What you will do
Your output should be an exact copy of the records, with no pictures in it.

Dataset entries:
• • • • • • •

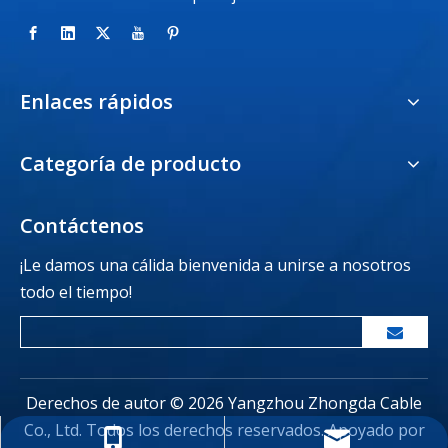
Enlaces rápidos
Categoría de producto
Contáctenos
¡Le damos una cálida bienvenida a unirse a nosotros
todo el tiempo!
Derechos de autor ©
2026
Yangzhou Zhongda Cable
Co., Ltd. Todos los derechos reservados. Apoyado por
zdcable@outlook.com
+86-18805271988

• • • • • • •

Result for this exercise
Enlaces rápidos
Categoría de producto
Contáctenos
¡Le damos una cálida bienvenida a unirse a nosotros
todo el tiempo!
Derechos de autor ©
2026
Yangzhou Zhongda Cable
Co., Ltd. Todos los derechos reservados. Apoyado por
zdcable@outlook.com
+86-18805271988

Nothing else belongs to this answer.